The Book Thief, by Mark Zusak


Book 58

This has been on my shelf for awhile.  I think my book club read it back when I was in school and I interrupted the Holiday Reading challenges for it because I spotted an audio version at the library that I know had never been there before.

For a YA novel, this was intense.  And long, now that I'm thinking about it.  Illiterate German girl is sent by her mother to live with a foster family in 1939.  Younger brother dies on the journey.  Gravedigger drops his handbook or something on the ground and the girl picks it up and puts it in her pocket.  And so we have a Book Thief.

Oh, and the novel is narrated by Death.  How could this not be awesome?
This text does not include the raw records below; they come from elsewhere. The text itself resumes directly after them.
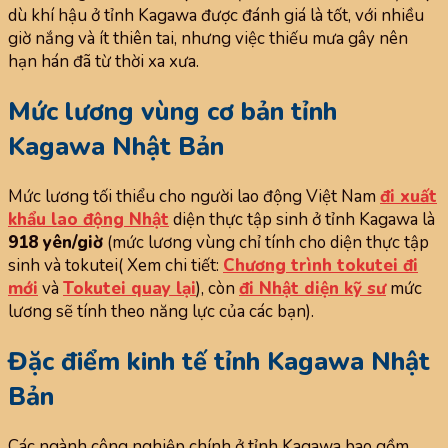
dù khí hậu ở tỉnh Kagawa được đánh giá là tốt, với nhiều
giờ nắng và ít thiên tai, nhưng việc thiếu mưa gây nên
hạn hán đã từ thời xa xưa.
Mức lương vùng cơ bản tỉnh
Kagawa Nhật Bản
Mức lương tối thiểu cho người lao động Việt Nam
đi xuất
khẩu lao động Nhật
diện thực tập sinh ở tỉnh Kagawa là
918 yên/giờ
(mức lương vùng chỉ tính cho diện thực tập
sinh và tokutei( Xem chi tiết:
Chương trình tokutei đi
mới
và
Tokutei quay lại
), còn
đi Nhật diện kỹ sư
mức
lương sẽ tính theo năng lực của các bạn).
Đặc điểm kinh tế tỉnh Kagawa Nhật
Bản
Các ngành công nghiệp chính ở tỉnh Kagawa bao gồm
Well, for one thing, it is Germany in 1939.  If the author can't make us sympathize with our core family right away, the game is over.  So we discover that the girl was sent away because her parents were arrested by the Nazis for being Communists.  Then, we learn that in the last war, the foster-father's life is saved by a Jewish friend who didn't make it home.  Son of rescuer/friend needs a place to hide, so now our German family is hiding a Jew in the basement.

The friendship that develops between the young girl and the young Jewish man - two rather broken people -  illustrates the power of stories.  Books and music and the outside world and living in your own head.

As you can imagine, a whole lot of bad stuff happens.  Even with my prejudice against "you know this is going to end badly", I loved every minute of it.